I’ve observed many shops jump through the hoops: getting applications, taking photos and submitting the applications, making follow-up calls, sending follow-up letters and newsletters. I’ve noticed this is generally a waste of time. Most insurance companies selected their local DRP shops long ago and will only add a new one if the old one is grossly fraudulent, goes out of business, or changes hands.
But there have been exceptions. Recently I noticed a small shop that had been open for less than a year, had a very limited facility with an old spray booth and frame machine, and yet obtained a highly desired DRP contract. By any stretch of the imagination, this shop should not have expected a moment’s consideration based on its facility and capabilities, but somehow it got the coveted contract. How could that happen?
Secret to getting special treatment
In 2005, Doubleday published a book by Keith Ferrazzi, entitled “Never Eat Alone.” I’ve read about Ferrazzi before in the January, 1991, issue of Inc. Magazine. He is considered the most effective networker in the country, if not in the world.
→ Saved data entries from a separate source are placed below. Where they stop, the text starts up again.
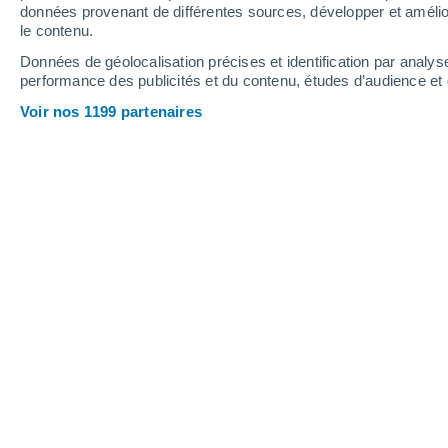
données provenant de différentes sources, développer et amélior
le contenu.
32°
/
20°
25°
/
20°
29°
/
19°
Données de géolocalisation précises et identification par analys
performance des publicités et du contenu, études d’audience e
19
-
27
km/h
23
-
35
km/h
22
20
-
30
km/h
Voir nos 1199 partenaires
Météo Barra De São João - RJ aujour
Ensoleillé
26°
17:00
T. ressentie
28°
Ciel dégagé
26°
18:00
T. ressentie
27°
Éclaircies
26°
19:00
T. ressentie
27°
Éclaircies
25°
20:00
T. ressentie
26°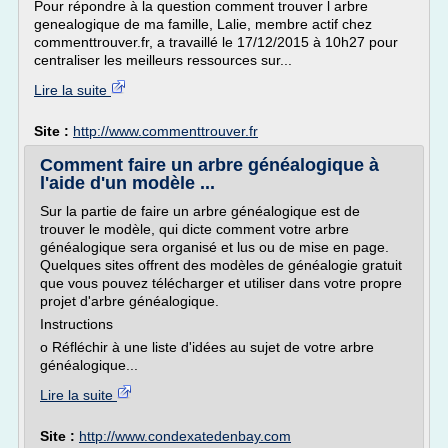
Pour répondre à la question comment trouver l arbre
genealogique de ma famille, Lalie, membre actif chez
commenttrouver.fr, a travaillé le 17/12/2015 à 10h27 pour
centraliser les meilleurs ressources sur...
Lire la suite
Site :
http://www.commenttrouver.fr
Comment faire un arbre généalogique à
l'aide d'un modèle ...
Sur la partie de faire un arbre généalogique est de
trouver le modèle, qui dicte comment votre arbre
généalogique sera organisé et lus ou de mise en page.
Quelques sites offrent des modèles de généalogie gratuit
que vous pouvez télécharger et utiliser dans votre propre
projet d'arbre généalogique.
Instructions
o Réfléchir à une liste d'idées au sujet de votre arbre
généalogique...
Lire la suite
Site :
http://www.condexatedenbay.com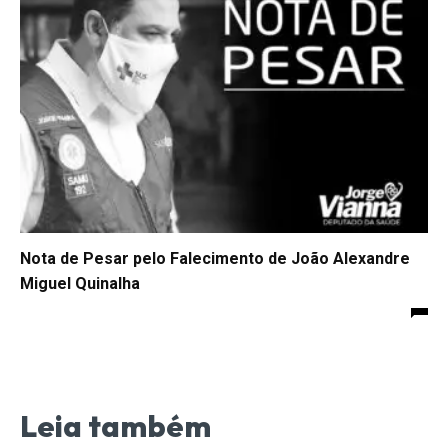
Nota de Pesar pelo Falecimento de João Alexandre
Miguel Quinalha
Leia também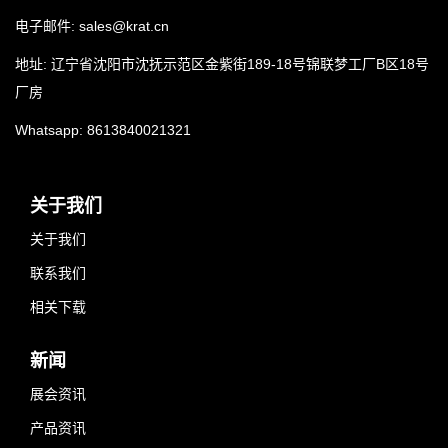
电子邮件:
sales@krat.cn
地址: 辽宁省沈阳市沈抚示范区金紫街189-18号锦联梦工厂B区18号
厂房
Whatsapp:
8613840021321
关于我们
关于我们
联系我们
相关下载
新闻
展会资讯
产品资讯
He has on his Rolodex the names and phone numbers of some of the world’s most powerful movers and shakers, most of whom will return his calls and know him by name.
The story of how he got to this special position is worth reading about, but for now the important thing is to see how he would get a shop owner in touch with whoever could hand him or her the desired DRP or other powerful referral status.
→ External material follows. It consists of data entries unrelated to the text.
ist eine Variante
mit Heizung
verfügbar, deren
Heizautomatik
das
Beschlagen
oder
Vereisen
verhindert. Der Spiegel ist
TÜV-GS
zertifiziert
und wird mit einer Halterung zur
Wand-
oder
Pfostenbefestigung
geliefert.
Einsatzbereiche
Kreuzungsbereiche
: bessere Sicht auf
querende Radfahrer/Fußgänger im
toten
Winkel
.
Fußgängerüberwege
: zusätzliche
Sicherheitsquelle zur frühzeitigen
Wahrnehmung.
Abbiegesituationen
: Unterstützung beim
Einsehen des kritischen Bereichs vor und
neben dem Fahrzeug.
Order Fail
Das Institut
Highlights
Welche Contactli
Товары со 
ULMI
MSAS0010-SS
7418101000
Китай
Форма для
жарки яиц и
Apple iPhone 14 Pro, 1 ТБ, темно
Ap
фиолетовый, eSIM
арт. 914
The Inc. Magazine article was entitled “The Ten Secrets of a Master Networker.” These ten “secrets” (actually “rules”) with a little customization for the collision industry may provide exactly what a shop owner needs—if he or she is willing to pay the price! In this article we only have time for a few of his “secrets,” but his book is widely available if you want the full story.
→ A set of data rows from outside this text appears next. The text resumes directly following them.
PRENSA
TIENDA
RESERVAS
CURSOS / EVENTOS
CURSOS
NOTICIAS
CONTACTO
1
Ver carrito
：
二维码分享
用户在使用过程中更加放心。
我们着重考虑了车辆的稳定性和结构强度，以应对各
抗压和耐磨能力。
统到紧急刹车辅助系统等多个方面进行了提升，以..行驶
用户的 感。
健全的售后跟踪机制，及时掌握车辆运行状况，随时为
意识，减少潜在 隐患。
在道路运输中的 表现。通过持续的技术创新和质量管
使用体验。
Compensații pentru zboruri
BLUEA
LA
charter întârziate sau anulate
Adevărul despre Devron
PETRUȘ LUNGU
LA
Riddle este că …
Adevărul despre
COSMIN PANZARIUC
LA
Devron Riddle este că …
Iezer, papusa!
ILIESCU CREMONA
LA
Have a clear idea of wants and needs
Ferrazzi says, “Don’t network just to network.” A number of shop owners belong to networking groups like LeTip, or the local Chamber of Commerce where they have “mixers”—opportunities to mix and exchange business cards. Ferrazzi suggests this is usually superficial and generally a waste of time.
One must first decide exactly who needs to be contacted to reach a very specific goal. Would knowing the president or CEO of an insurance company increase chances to get a DRP? Where would you be likely to meet this person? And if a lesser executive would do to get your result, where would you meet him or her? And if it’s unlikely that you could meet this person on your first try, who could provide you with his or her e-mail address or cell phone number?
If you have the answers to a few of these questions, you may be ready to plan a strategy to eventually meet the mover and shaker who can grant your wish.
Build a database of specific names
Continues Ferrazzi, “I’m constantly ripping out lists in magazines.” What magazine (or websites) would list the names (and possibly contact information) of top insurance (or other referral source) executives? Obviously insurance industry publications may have this information, but also consider yachting magazines and perhaps even high performance automobile publications.
This article notes that Ferrazzi has more than 5,000 names in his database, categorized by those he knows and those he intends to know. Since he travels widely, he also cross references them by region and calls everyone on that regional list when he’s in the area. This follows his rule to always stay in touch.
Although quality of person is obviously important to him, he also values quantity. Sometimes you may have to meet and develop a relationship with numerous lower level people before you can get an introduction to your top target person.
Never eat alone
This is the title of his new book and also the fourth rule. If I had to capture the central idea of his book in a couple of sentences, I would say it is: Never settle for a superficial relationship if you hope to benefit in the long run.
Take the time to really get to know each person in what should be a planned community of helpers. He suggests finding out what interests you have in common with each key person and how you might contribute to causes and organizations he or she prefers.
Many shop owners get to know insurance adjusters, agents, and sometimes claims office personnel. You may do this already, but how deeply do you know these people? Do higher level local insurance executives belong to a local Lions Club, Rotary Club, Kiwanis or other fraternal organization? Once you know someone you would like to meet belongs to such an organization, do you have the time to join it? And go to regular meetings?
Shop owners are busy people. Most would say they absolutely do not have the time to “never eat alone.” Not if it means extended lunches away from the shop. But there are also suppers and weekend events and more.
Many shop owners hire a professional marketing person for this purpose, but employees come and go. No one but the top person in a company can hope to build an effective long-term relationship of this kind where there has to be give as well as take at a comparable level.
Ferrazzi lays down a sure-fire approach to building high-level relationships that will eventually lead to hard-to-get business deals, but are you willing to pay the price?